Pradhan Apoorva, Wright Eric A, Hayduk Vanessa A, Berhane Juliana, Sponenberg Mallory, Webster Leeann, Anderson Hannah, Park Siyeon, Graham Jove, Friedenberg Scott
Center for Pharmacy Innovation and Outcomes, Geisinger, Danville, PA, United States.
Department of Bioethics and Decision Sciences, Geisinger, Danville, PA, United States.
JMIR Med Inform. 2024 Aug 29;12:e58456. doi: 10.2196/58456.
Headaches, including migraines, are one of the most common causes of disability and account for nearly 20%-30% of referrals from primary care to neurology. In primary care, electronic health record-based alerts offer a mechanism to influence health care provider behaviors, manage neurology referrals, and optimize headache care.
This project aimed to evaluate the impact of an electronic alert implemented in primary care on patients' overall headache management.
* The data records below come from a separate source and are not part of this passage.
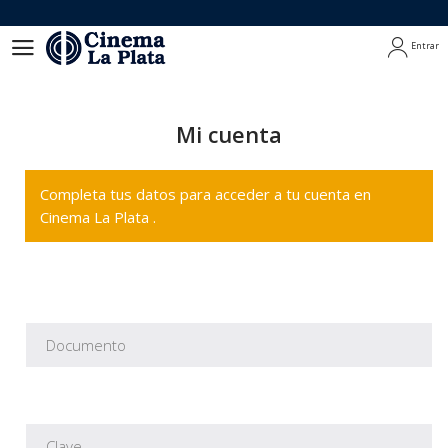
Entrar
Entrar
Mi cuenta
Completa tus datos para acceder a tu cuenta en
Cinema La Plata .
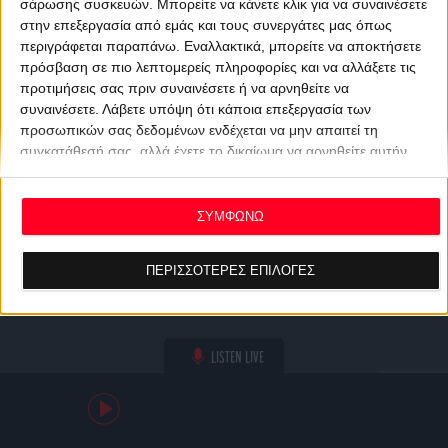
σάρωσης συσκευών. Μπορείτε να κάνετε κλικ για να συναινέσετε
στην επεξεργασία από εμάς και τους συνεργάτες μας όπως
περιγράφεται παραπάνω. Εναλλακτικά, μπορείτε να αποκτήσετε
πρόσβαση σε πιο λεπτομερείς πληροφορίες και να αλλάξετε τις
προτιμήσεις σας πριν συναινέσετε ή να αρνηθείτε να
συναινέσετε.
Λάβετε υπόψη ότι κάποια επεξεργασία των
προσωπικών σας δεδομένων ενδέχεται να μην απαιτεί τη
συγκατάθεσή σας, αλλά έχετε το δικαίωμα να αρνηθείτε αυτήν
την επεξεργασία. Οι προτιμήσεις σας θα ισχύουν μόνο για αυτόν
τον ιστότοπο. Μπορείτε να αλλάξετε τις προτιμήσεις σας ή να
ανακαλέσετε τη συγκατάθεσή σας ανά πάσα στιγμή
ΣΥΜΦΩΝΩ
επιστρέφοντας σε αυτόν τον ιστότοπο και κάνοντας κλικ στο
κουμπί "Απορρήτου" στο κάτω μέρος της ιστοσελίδας.
ΠΕΡΙΣΣΟΤΕΡΕΣ ΕΠΙΛΟΓΕΣ
LISTEN LIVE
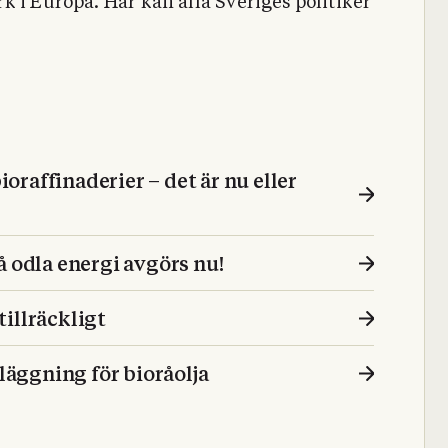
k i Europa. Här kan alla Sveriges politiker
ioraffinaderier – det är nu eller
å odla energi avgörs nu!
illräckligt
äggning för bioråolja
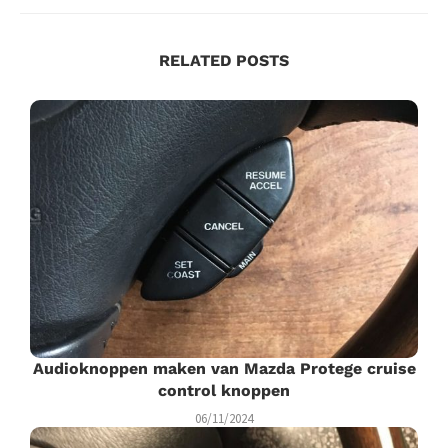
RELATED POSTS
Audioknoppen maken van Mazda Protege cruise
control knoppen
06/11/2024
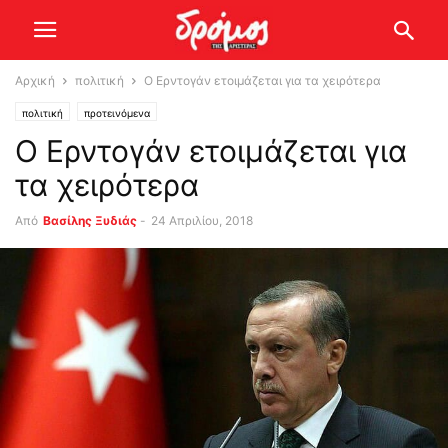
Αρχική
πολιτική
Ο Ερντογάν ετοιμάζεται για τα χειρότερα
πολιτική
προτεινόμενα
Ο Ερντογάν ετοιμάζεται για
τα χειρότερα
Από
Βασίλης Ξυδιάς
-
24 Απριλίου, 2018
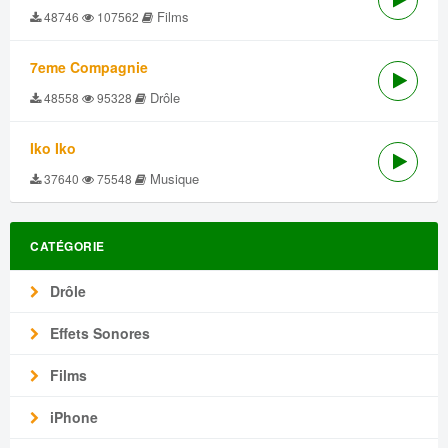
Films
48746
107562
7eme Compagnie
Drôle
48558
95328
Iko Iko
Musique
37640
75548
CATÉGORIE
Drôle
Effets Sonores
Films
iPhone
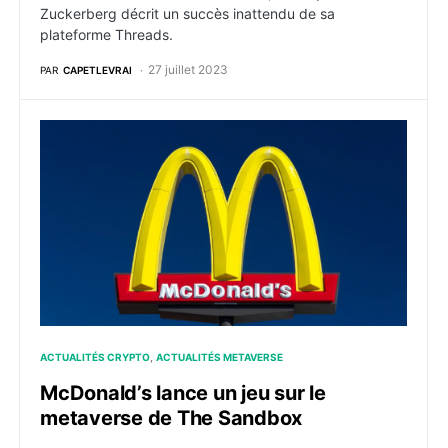
Zuckerberg décrit un succès inattendu de sa
plateforme Threads.
27 juillet 2023
PAR
CAPETLEVRAI
McDonald’s lance un jeu sur le metaverse de The San
ACTUALITÉS CRYPTO
ACTUALITÉS METAVERSE
McDonald’s lance un jeu sur le
metaverse de The Sandbox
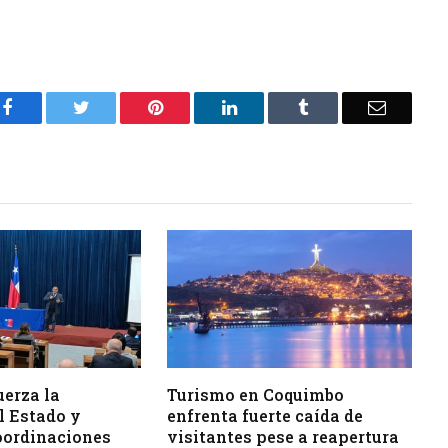
Facebook
Twitter
Pinterest
LinkedIn
Tumblr
Email
uerza la
Turismo en Coquimbo
l Estado y
enfrenta fuerte caída de
oordinaciones
visitantes pese a reapertura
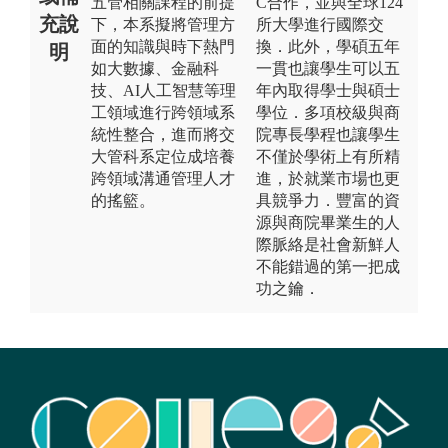
五管相關課程的前提
C合作，並與全球124
充說
下，本系擬將管理方
所大學進行國際交
面的知識與時下熱門
換．此外，學碩五年
明
如大數據、金融科
一貫也讓學生可以五
技、AI人工智慧等理
年內取得學士與碩士
工領域進行跨領域系
學位．多項校級與商
統性整合，進而將交
院專長學程也讓學生
大管科系定位成培養
不僅於學術上有所精
跨領域溝通管理人才
進，於就業市場也更
的搖籃。
具競爭力．豐富的資
源與商院畢業生的人
際脈絡是社會新鮮人
不能錯過的第一把成
功之鑰．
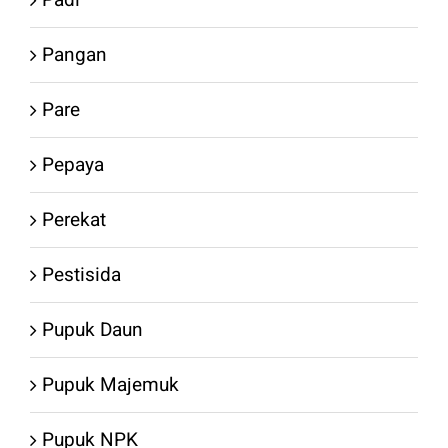
Padi
Pangan
Pare
Pepaya
Perekat
Pestisida
Pupuk Daun
Pupuk Majemuk
Pupuk NPK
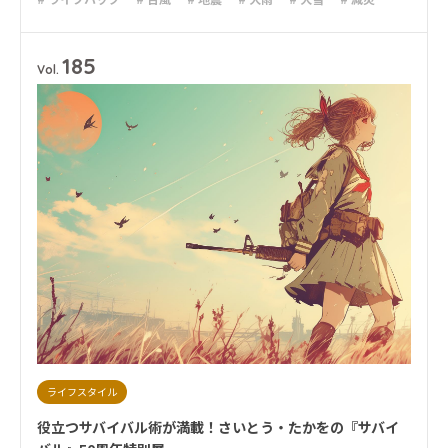
# 火災
# 避難
# 防災
185
Vol.
ライフスタイル
役立つサバイバル術が満載！さいとう・たかをの『サバイ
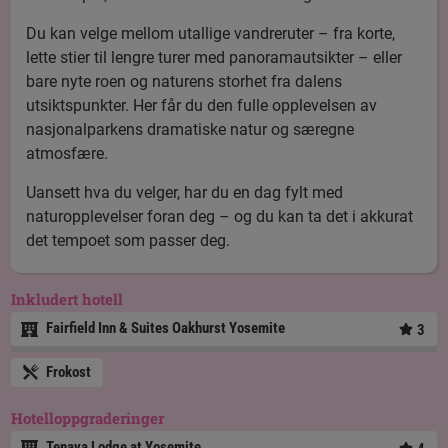
Du kan velge mellom utallige vandreruter – fra korte,
lette stier til lengre turer med panoramautsikter – eller
bare nyte roen og naturens storhet fra dalens
utsiktspunkter. Her får du den fulle opplevelsen av
nasjonalparkens dramatiske natur og særegne
atmosfære.
Uansett hva du velger, har du en dag fylt med
naturopplevelser foran deg – og du kan ta det i akkurat
det tempoet som passer deg.
Inkludert hotell
Fairfield Inn & Suites Oakhurst Yosemite
3
Frokost
Hotelloppgraderinger
Tenaya Lodge at Yosemite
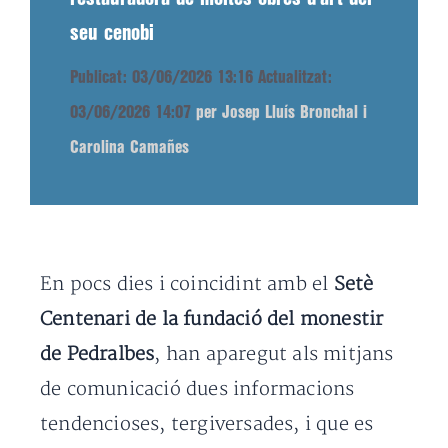
seu cenobi
Publicat: 03/06/2026 13:16
Actualitzat:
03/06/2026 14:07
per Josep Lluís Bronchal i
Carolina Camañes
En pocs dies i coincidint amb el
Setè
Centenari de la fundació del monestir
de Pedralbes
, han aparegut als mitjans
de comunicació dues informacions
tendencioses, tergiversades, i que es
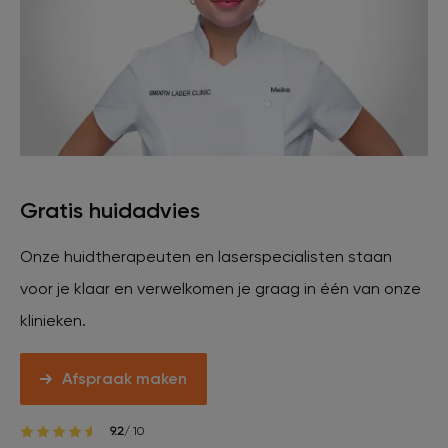
Veelgestelde vragen
Contact
Ontstaansgeschiedenis
Gratis huidadvies
Bij jou in de buurt
Onze huidtherapeuten en laserspecialisten staan
voor je klaar en verwelkomen je graag in één van onze
Over ons
Locaties
Vacatures
klinieken.
Afspraak maken
9.2
/ 10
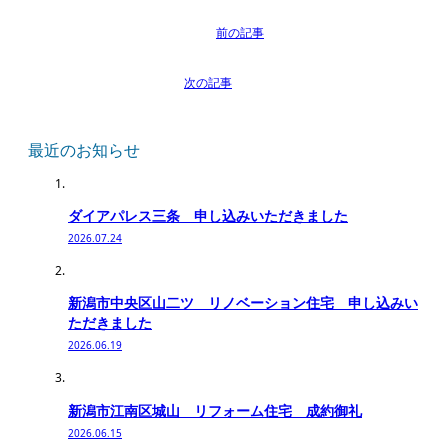
最近のお知らせ
ダイアパレス三条 申し込みいただきました
2026.07.24
新潟市中央区山二ツ リノベーション住宅 申し込みい
ただきました
2026.06.19
新潟市江南区城山 リフォーム住宅 成約御礼
2026.06.15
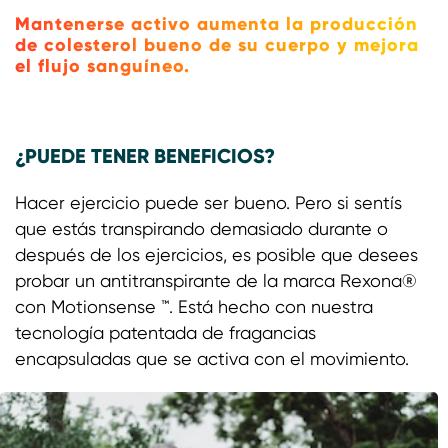
Mantenerse activo aumenta la producción
de colesterol bueno de su cuerpo y mejora
el flujo sanguíneo.
¿PUEDE TENER BENEFICIOS?
Hacer ejercicio puede ser bueno. Pero si sentís
que estás transpirando demasiado durante o
después de los ejercicios, es posible que desees
probar un antitranspirante de la marca Rexona®
con Motionsense ™. Está hecho con nuestra
tecnología patentada de fragancias
encapsuladas que se activa con el movimiento.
We conducted a stratified cluster-randomized study across 38 primary care clinic sites between December 2021 to December 2022 at a large integrated health care delivery system in the United States. Clinics were stratified into 6 blocks based on region and patient-to-health care provider ratios and then 1:1 randomized within each block into either the control or intervention. Health care providers practicing at intervention clinics received an interruptive alert in the electronic health record. The primary end point was a change in headache burden, measured using the Headache Impact Test 6 scale, from baseline to 6 months. Secondary outcomes included changes in headache frequency and intensity, access to care, and resource use. We analyzed the difference-in-differences between the arms at follow-up at the individual patient level.
We enrolled 203 adult patients with a confirmed headache diagnosis. At baseline, the average Headache Impact Test 6 scores in each arm were not significantly different (intervention: mean 63, SD 6.9; control: mean 61.8, SD 6.6; P=.21). We observed a significant reduction in the headache burden only in the intervention arm at follow-up (3.5 points; P=.009). The reduction in the headache burden was not statistically different between groups (difference-in-differences estimate -1.89, 95% CI -5 to 1.31; P=.25). Similarly, secondary outcomes were not significantly different between groups. Only 11.32% (303/2677) of alerts were acted upon.
The use of an interruptive electronic alert did not significantly improve headache outcomes. Low use of alerts by health care providers prompts future alterations of the alert and exploration of alternative approaches.
头痛,包括偏头痛,是导致残疾的最常见原因之一,占从初级保健转诊至神经科病例的近20%-30%。在初级保健中,基于电子健康记录的警报提供了一种机制,可影响医疗保健提供者的行为、管理神经科转诊并优化头痛护理。
本项目旨在评估在初级保健中实施的电子警报对患者整体头痛管理的影响。
2021年12月至2022年12月期间,我们在美国一个大型综合医疗保健系统的38个初级保健诊所站点进行了一项分层整群随机研究。诊所根据地区和患者与医疗保健提供者的比例分为6个区组,然后在每个区组内以1:1的比例随机分为对照组或干预组。在干预诊所执业的医疗保健提供者在电子健康记录中收到一个中断性警报。主要终点是使用头痛影响测试6量表测量的头痛负担从基线到6个月的变化。次要结果包括头痛频率和强度的变化、获得护理的情况以及资源使用情况。我们在个体患者层面分析了随访时两组之间差异的差异。
我们纳入了203名确诊头痛的成年患者。在基线时,每组的平均头痛影响测试6评分无显著差异(干预组:均值63,标准差6.9;对照组:均值61.8,标准差6.6;P=0.21)。我们在随访时仅在干预组中观察到头痛负担显著减轻(3.5分;P=0.009)。两组之间头痛负担的减轻在统计学上无差异(差异的差异估计值为-1.89,95%置信区间为-5至1.31;P=0.25)。同样,次要结果在两组之间无显著差异。只有11.32%(303/2677)的警报得到了处理。
使用中断性电子警报并未显著改善头痛结局。医疗保健提供者对警报的低使用率促使未来对警报进行调整并探索替代方法。